The Flatlands noted in an issue published on the one-year anniversary of the Ad Hoc Committee (AHC) boycott that, of the Committee’s two goals (raising community awareness of educational inequality in Oakland, and effecting systemic educational reform), only the first had truly been achieved. No substantial increase in funding for flatlands schools had been secured, nor had any progress been made on curbing the racist, authoritarian disciplinary actions sanctioned by the district; moreover, tensions between teachers and students & community groups had never been higher.

This article prints a September 19, 1967 speech given by John George before the Oakland School Board. In recent weeks negotiations between OEA and the School Board had broken down over the issue of teacher safety. Teachers claimed that they lacked adequate disciplinary procedures for unruly students, with several expressing that they had on occasion feared for their lives in the classroom. The Board had attempted to mollify them with a 5% raise, but negotiations remained at an impasse over the issue of discipline.

George’s speech was directed primarily at the OEA members in the meeting’s audience. In it, he links the struggle of teachers in the workplace to the struggle of poor and marginalized peoples for dignity and justice. Since students, parents and teachers were “equally governed by educational policy decisions,” their collective efforts ought to be linked and mutually-reinforcing. George recognized that inadequate funding and stagnant wages drove much of the teachers’ dissatisfaction, noting that he too favored amelioration of these concerns.

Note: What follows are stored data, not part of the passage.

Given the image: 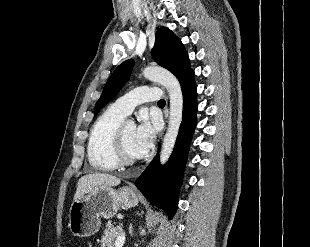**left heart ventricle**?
Listing matches in <instances>:
<instances>
[{"label":"left heart ventricle","mask_w":310,"mask_h":247,"mask_svg":"<svg viewBox=\"0 0 310 247\" xmlns=\"http://www.w3.org/2000/svg\"><path fill=\"white\" fill-rule=\"evenodd\" d=\"M136 128L132 124H126L124 128V141L127 153L132 156L136 157L133 146H134V137H135Z\"/></svg>","instance_id":"b2bd125f"}]
</instances>
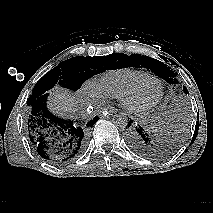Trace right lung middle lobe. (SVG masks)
<instances>
[{
    "label": "right lung middle lobe",
    "mask_w": 213,
    "mask_h": 213,
    "mask_svg": "<svg viewBox=\"0 0 213 213\" xmlns=\"http://www.w3.org/2000/svg\"><path fill=\"white\" fill-rule=\"evenodd\" d=\"M122 56H124L123 53L94 57L78 56L64 61L45 74L36 83L31 96L27 100L28 107H30L37 98L45 94L46 91L50 90L55 84L76 91L88 78L106 70L117 69L110 65L112 63H118L119 61H116Z\"/></svg>",
    "instance_id": "dd1d6c3e"
}]
</instances>
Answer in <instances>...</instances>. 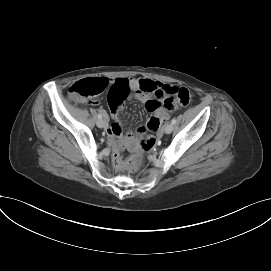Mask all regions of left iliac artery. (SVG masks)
<instances>
[{"label": "left iliac artery", "instance_id": "obj_1", "mask_svg": "<svg viewBox=\"0 0 271 271\" xmlns=\"http://www.w3.org/2000/svg\"><path fill=\"white\" fill-rule=\"evenodd\" d=\"M176 122H177L176 118H173V119L171 120V123H172L173 125L176 124Z\"/></svg>", "mask_w": 271, "mask_h": 271}]
</instances>
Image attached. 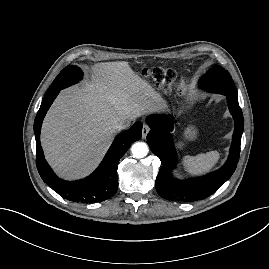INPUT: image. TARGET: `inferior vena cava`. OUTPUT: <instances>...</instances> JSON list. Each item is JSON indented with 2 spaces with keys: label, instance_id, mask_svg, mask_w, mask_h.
<instances>
[{
  "label": "inferior vena cava",
  "instance_id": "1",
  "mask_svg": "<svg viewBox=\"0 0 269 269\" xmlns=\"http://www.w3.org/2000/svg\"><path fill=\"white\" fill-rule=\"evenodd\" d=\"M130 123H131V120L122 121V122L118 123L117 129L118 130L126 129L130 126Z\"/></svg>",
  "mask_w": 269,
  "mask_h": 269
}]
</instances>
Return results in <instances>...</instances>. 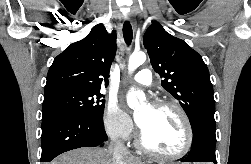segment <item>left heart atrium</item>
Wrapping results in <instances>:
<instances>
[{
  "label": "left heart atrium",
  "instance_id": "39dd6f15",
  "mask_svg": "<svg viewBox=\"0 0 251 164\" xmlns=\"http://www.w3.org/2000/svg\"><path fill=\"white\" fill-rule=\"evenodd\" d=\"M138 125L140 126V128H141V126H142V123L140 122V121H138Z\"/></svg>",
  "mask_w": 251,
  "mask_h": 164
}]
</instances>
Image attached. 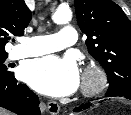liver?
<instances>
[{"mask_svg":"<svg viewBox=\"0 0 131 115\" xmlns=\"http://www.w3.org/2000/svg\"><path fill=\"white\" fill-rule=\"evenodd\" d=\"M0 115H11L8 111L0 108Z\"/></svg>","mask_w":131,"mask_h":115,"instance_id":"obj_1","label":"liver"}]
</instances>
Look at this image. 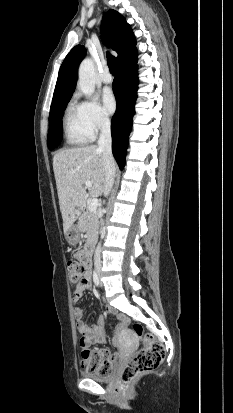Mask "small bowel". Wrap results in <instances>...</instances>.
<instances>
[{"mask_svg":"<svg viewBox=\"0 0 233 413\" xmlns=\"http://www.w3.org/2000/svg\"><path fill=\"white\" fill-rule=\"evenodd\" d=\"M83 257L84 252L81 249H78L75 252V259L79 260ZM91 287V277L88 273L86 277L79 284H77V286L74 289L72 296V301L74 304L73 312L76 319L77 329L81 334L80 345L82 349H89V347L93 345L95 347V350L93 352H98L99 350H97V347L106 341V336L104 332V318L100 316L98 318L97 323L90 325L84 319L83 309L77 305V303L83 295V292L85 290L91 289ZM107 310L110 313H115L114 309L111 307H108ZM119 319L120 326H124L128 323L127 318H125L124 316L119 315ZM116 356V354H112L111 359H115Z\"/></svg>","mask_w":233,"mask_h":413,"instance_id":"1","label":"small bowel"}]
</instances>
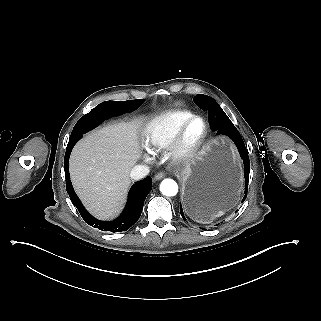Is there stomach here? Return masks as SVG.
<instances>
[{
  "label": "stomach",
  "instance_id": "obj_1",
  "mask_svg": "<svg viewBox=\"0 0 321 321\" xmlns=\"http://www.w3.org/2000/svg\"><path fill=\"white\" fill-rule=\"evenodd\" d=\"M178 177L182 203L190 218L199 221L202 212L232 207L242 185L241 162L234 144L225 136L207 142Z\"/></svg>",
  "mask_w": 321,
  "mask_h": 321
}]
</instances>
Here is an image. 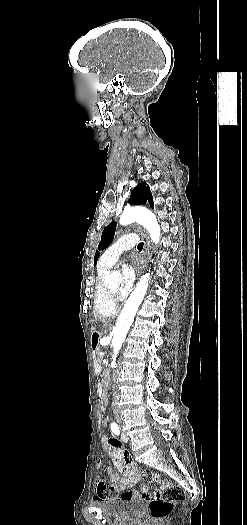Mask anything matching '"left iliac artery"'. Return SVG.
Segmentation results:
<instances>
[{
    "instance_id": "left-iliac-artery-1",
    "label": "left iliac artery",
    "mask_w": 247,
    "mask_h": 525,
    "mask_svg": "<svg viewBox=\"0 0 247 525\" xmlns=\"http://www.w3.org/2000/svg\"><path fill=\"white\" fill-rule=\"evenodd\" d=\"M111 430L116 435H119L120 433L119 426L115 422L111 423Z\"/></svg>"
}]
</instances>
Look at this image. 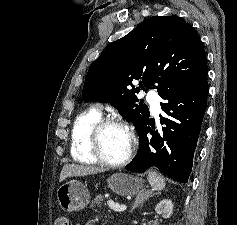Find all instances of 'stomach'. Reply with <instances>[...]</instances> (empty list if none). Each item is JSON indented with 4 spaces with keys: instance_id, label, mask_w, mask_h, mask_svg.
Masks as SVG:
<instances>
[{
    "instance_id": "1",
    "label": "stomach",
    "mask_w": 237,
    "mask_h": 225,
    "mask_svg": "<svg viewBox=\"0 0 237 225\" xmlns=\"http://www.w3.org/2000/svg\"><path fill=\"white\" fill-rule=\"evenodd\" d=\"M109 188L120 196H132L143 188L141 178L125 173H115L107 180ZM60 207L67 212L82 210L90 200L86 186L78 180H70L57 189Z\"/></svg>"
}]
</instances>
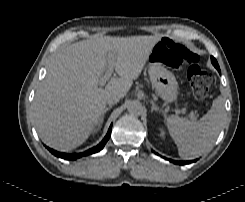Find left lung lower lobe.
Instances as JSON below:
<instances>
[{"label": "left lung lower lobe", "mask_w": 245, "mask_h": 202, "mask_svg": "<svg viewBox=\"0 0 245 202\" xmlns=\"http://www.w3.org/2000/svg\"><path fill=\"white\" fill-rule=\"evenodd\" d=\"M170 162H172L174 164H178V165H185V164H189V163L194 162V161H175V160H170Z\"/></svg>", "instance_id": "1"}]
</instances>
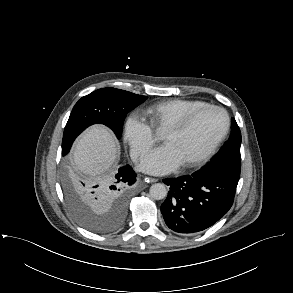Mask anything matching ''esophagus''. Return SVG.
<instances>
[{
  "label": "esophagus",
  "instance_id": "34e87169",
  "mask_svg": "<svg viewBox=\"0 0 293 293\" xmlns=\"http://www.w3.org/2000/svg\"><path fill=\"white\" fill-rule=\"evenodd\" d=\"M145 180H148V181H150L151 183H154V182H157V181H158V179H156V178H152V177H145Z\"/></svg>",
  "mask_w": 293,
  "mask_h": 293
}]
</instances>
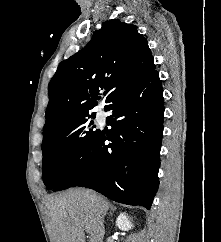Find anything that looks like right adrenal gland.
Instances as JSON below:
<instances>
[{"label": "right adrenal gland", "mask_w": 221, "mask_h": 242, "mask_svg": "<svg viewBox=\"0 0 221 242\" xmlns=\"http://www.w3.org/2000/svg\"><path fill=\"white\" fill-rule=\"evenodd\" d=\"M116 209H117L116 207H114V206L111 205L109 216H112V213H113L114 211H116Z\"/></svg>", "instance_id": "right-adrenal-gland-1"}]
</instances>
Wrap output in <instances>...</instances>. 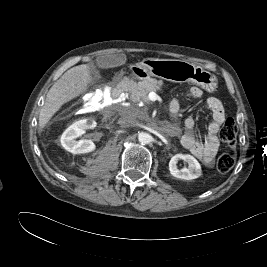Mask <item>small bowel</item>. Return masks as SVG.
<instances>
[{
	"label": "small bowel",
	"instance_id": "c3829d8e",
	"mask_svg": "<svg viewBox=\"0 0 267 267\" xmlns=\"http://www.w3.org/2000/svg\"><path fill=\"white\" fill-rule=\"evenodd\" d=\"M201 96L202 91L197 87L190 88L186 93V97L190 100ZM206 106L212 115V121L208 126L207 134L198 138L195 131V121L192 117H188L184 122L185 133L181 138V143L197 159L210 166L219 149L218 133L221 124L225 120V111L221 101L216 97L208 98ZM181 107L182 102L179 98L173 99L170 103V111L174 114L179 112Z\"/></svg>",
	"mask_w": 267,
	"mask_h": 267
}]
</instances>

On the issue of discipline, however, he saw the problem as one of basic human dignity: students (especially Black and Mexican-American ones) who were mistreated or misunderstood by their teachers were treated as disruptions and threats, subjected to arbitrary suspensions and expulsions, even corporal punishment. What these students required was not discipline but understanding, investment in individual talents rather than one-size-fits-all education. Dissatisfaction with the educational status quo in Oakland, he noted, had long gone unaddressed but not unarticulated, and misunderstandings between teachers and the community largely arose from distrust and unfamiliarity. In bridging these gaps and building social and cultural connections between the two groups, he hoped to find a collective solution to the city’s educational woes.